Orange County COVID-19 case numbers shot from 1,555 cases on Aug. 10, UNC's first day of class, to 1,876 cases on Aug. 19, the day UNC moved entirely online. By Sept. 1, county case numbers reached 2,448.
Students and residents have long cohabited in downtown Chapel Hill, especially in the historically Black Northside and Pine Knolls neighborhoods. But close living quarters and interaction between students and elderly residents could be detrimental during a pandemic that is particularly harmful to older and Black communities.
A student housing boom
Though real estate companies like Mill House Properties, Dunlap Lilley Properties and Columbia and Carr Property Management and Sales regularly lease properties to students, it’s almost never this late in the year. Most leases are signed in the school year prior to their move-in date, with some students committing to housing as early as October of the year before.
This summer was relatively quiet, Mill House Properties Manager Evelyn Greene said, in part because students and parents were waiting to make housing decisions as they watched the pandemic unfold. She said Mill House Properties still had a few properties available, and some tenants from the spring wanted to end their leases early. It was unclear what the uncertain campus housing situation would mean for the realty company.
“We weren't sure what way students and tenants would go,” Greene said “Whether everybody, including our current tenants and residents, would try to leave town.”
It quickly became clear that filling their remaining three-to-four bedroom properties wouldn’t be a problem after students could no longer stay in the dorms.
“We were lucky that we had something to give students,” Greene said.
This trend wasn’t unique to Mill House. Dunlap Lilley Properties President Jim Lilley said he rented seven properties to students after the University went online. Columbia and Carr filled three newly finished homes with students in the same time period, said Chief Operating Officer Angela Huffman. Stratford Hills Apartments Leasing Supervisor Pam Hawk said her office took calls from at least 20 students looking for apartments.
Community and COVID-19
Collaborative projects like the Good Neighbor Initiative were established to increase communication between students and neighbors in areas that have historically been hot spots for loud noise and disruptions.
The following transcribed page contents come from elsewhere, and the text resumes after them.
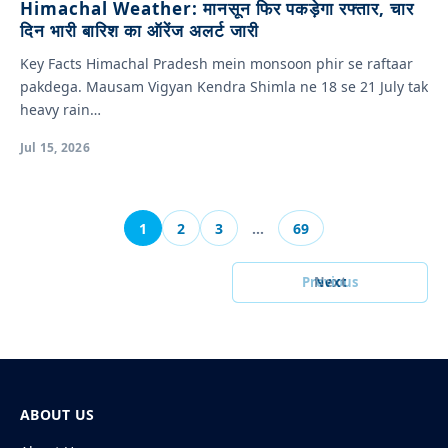
Himachal Weather: मानसून फिर पकड़ेगा रफ्तार, चार
दिन भारी बारिश का ऑरेंज अलर्ट जारी
Key Facts Himachal Pradesh mein monsoon phir se raftaar
pakdega. Mausam Vigyan Kendra Shimla ne 18 se 21 July tak
heavy rain…
Jul 15, 2026
1
2
3
…
69
Previous
Next
ABOUT US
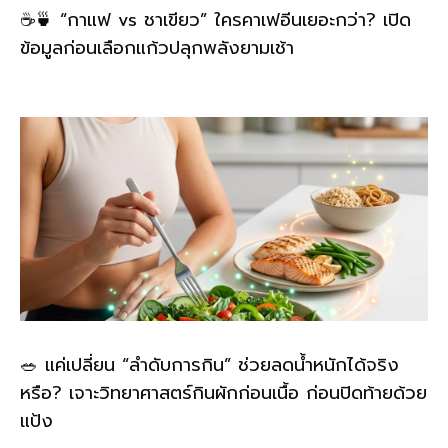
☕🍵 “กาแฟ vs ชาเขียว” ใครคาเฟอีนเยอะกว่า? เปิด
ข้อมูลก่อนเลือกแก้วปลุกพลังยามเช้า
🥗 แค่เปลี่ยน “ลำดับการกิน” ช่วยลดน้ำหนักได้จริง
หรือ? เจาะวิทยาศาสตร์กินผักก่อนเนื้อ ก่อนปิดท้ายด้วย
แป้ง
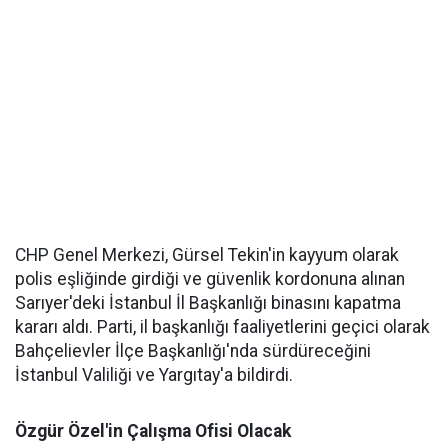
CHP Genel Merkezi, Gürsel Tekin'in kayyum olarak
polis eşliğinde girdiği ve güvenlik kordonuna alınan
Sarıyer'deki İstanbul İl Başkanlığı binasını kapatma
kararı aldı. Parti, il başkanlığı faaliyetlerini geçici olarak
Bahçelievler İlçe Başkanlığı'nda sürdüreceğini
İstanbul Valiliği ve Yargıtay'a bildirdi.
Özgür Özel'in Çalışma Ofisi Olacak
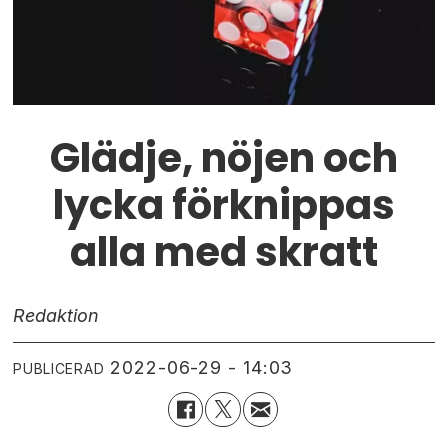
Glädje, nöjen och
lycka förknippas
alla med skratt
Redaktion
2022-06-29 - 14:03
PUBLICERAD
But the initiative’s typical community cookout and door-to-door introductions were put on hold this year because of the virus.
The initiative, founded through a partnership between UNC, the towns of Chapel Hill and Carrboro, the Marian Cheek Jackson Center and EmPOWERment, Inc., among other community partners, is still working virtually to educate students on how their behavior impacts the communities they live in. The only difference is that their traditional good-neighbor messaging is now paired with public health messaging as well.
“There’s a responsibility to the community if you think of yourself as an ally, if you think of yourself as an anti-racist activist, for example, if you promote and value movements like Black Lives Matter,” said Aaron Bachenheimer, UNC’s executive director for off-campus student life and community partnerships. “Practicing these things that we’re talking about go hand-in-hand with those values.”
Kathy Atwater, the Jackson Center’s community advocacy coordinator and a Northside native, said the majority of student neighbors she’s been in communication with are following health guidelines.
Long-term residents and students are figuring out together what their new normal is going to look like. Atwater said neighbors aren’t afraid to ask people in violation of health guidelines to put on their mask or stand farther apart.
“They have been adjusting, from what I can tell, fairly well,” Atwater said.
Some residents have expressed their worries about their new neighbors on social media platforms like Nextdoor, while others have gone to realty companies with complaints.
Mill House Properties received a handful of emails and calls from concerned residents, but Greene said many have been scared by the image of students moving in after the University saw a dramatic spike in cases.
“It’s not fair to the students to assume all students are going to be causing issues,” Greene said.